Copy the data below exactly, omitting any picture it contains.

(Dataset entries)
* * * * * * * * *

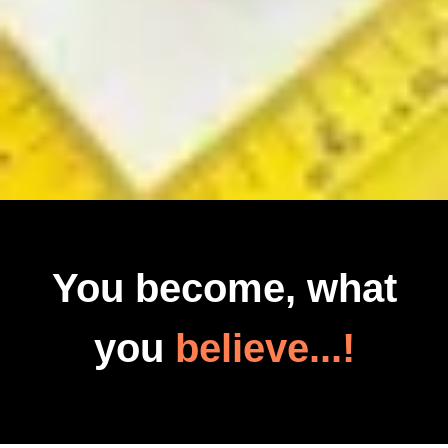
You become, what
you
believe...!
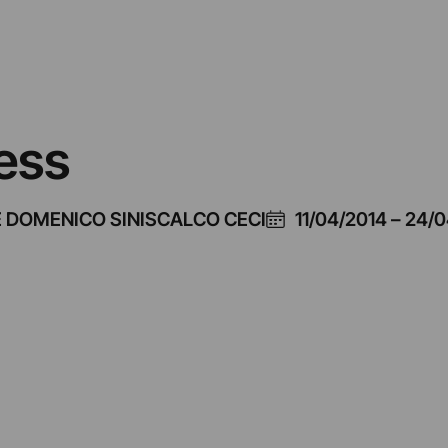
ess
 DOMENICO SINISCALCO CECI
11/04/2014
–
24/0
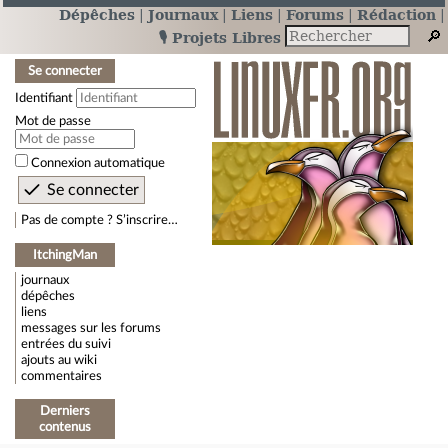
Dépêches
Journaux
Liens
Forums
Rédaction
🎙️ Projets Libres
Se connecter
Identifiant
Mot de passe
Connexion automatique
Pas de compte ? S’inscrire…
ItchingMan
journaux
dépêches
liens
messages sur les forums
entrées du suivi
ajouts au wiki
commentaires
Derniers
contenus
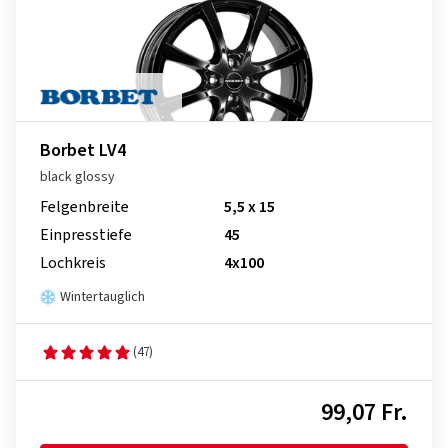
Borbet LV4
black glossy
Felgenbreite
5,5 x 15
Einpresstiefe
45
Lochkreis
4x100
Wintertauglich
(47)
99,07 Fr.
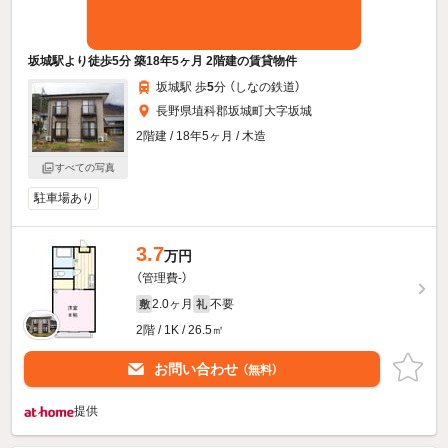
坂城駅より徒歩5分 築18年5ヶ月 2階建の賃貸物件
坂城駅 歩
5
分 （しなの鉄道）
長野県埴科郡坂城町大字坂城
2階建 / 18年5ヶ月 / 木造
すべての写真
駐車場あり
3.7
万円
（管理費-）
2.0ヶ月
不要
敷
礼
2階 / 1K / 26.5㎡
お問い合わせ
（無料）
提供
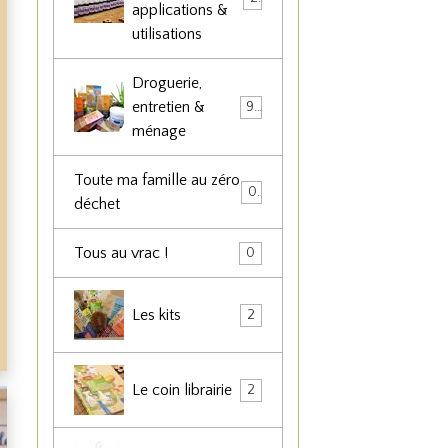
applications &
utilisations
Droguerie,
entretien &
90
ménage
Toute ma famille au zéro
0
déchet
Tous au vrac !
0
Les kits
2
Le coin librairie
2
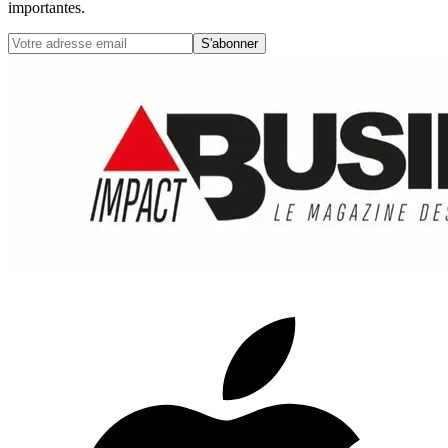
importantes.
S'abonner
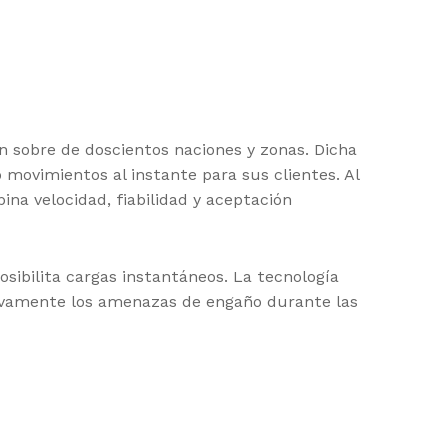
n sobre de doscientos naciones y zonas. Dicha
ovimientos al instante para sus clientes. Al
a velocidad, fiabilidad y aceptación
sibilita cargas instantáneos. La tecnología
ativamente los amenazas de engaño durante las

* * * * * * * * *

Problem solution.
You become, what
you
believe...!
ess
 DOMENICO SINISCALCO CECI
11/04/2014
–
24/0
Dépêches
Journaux
Liens
Forums
Rédaction
🎙️ Projets Libres
Se connecter
Identifiant
Mot de passe
Connexion automatique
Pas de compte ? S’inscrire…
ItchingMan
journaux
dépêches
liens
messages sur les forums
entrées du suivi
ajouts au wiki
commentaires
Derniers
contenus
Borbet LV4
black glossy
Felgenbreite
5,5 x 15
Einpresstiefe
45
Lochkreis
4x100
Wintertauglich
(47)
99,07 Fr.
坂城駅より徒歩5分 築18年5ヶ月 2階建の賃貸物件
坂城駅 歩
5
分 （しなの鉄道）
長野県埴科郡坂城町大字坂城
2階建 / 18年5ヶ月 / 木造
すべての写真
駐車場あり
3.7
万円
（管理費-）
2.0ヶ月
不要
敷
礼
2階 / 1K / 26.5㎡
お問い合わせ
（無料）
提供
applications &
utilisations
Droguerie,
entretien &
90
ménage
Toute ma famille au zéro
0
déchet
Tous au vrac !
0
Les kits
2
Le coin librairie
2
importantes.
S'abonner
n sobre de doscientos naciones y zonas. Dicha
ovimientos al instante para sus clientes. Al
a velocidad, fiabilidad y aceptación
sibilita cargas instantáneos. La tecnología
ativamente los amenazas de engaño durante las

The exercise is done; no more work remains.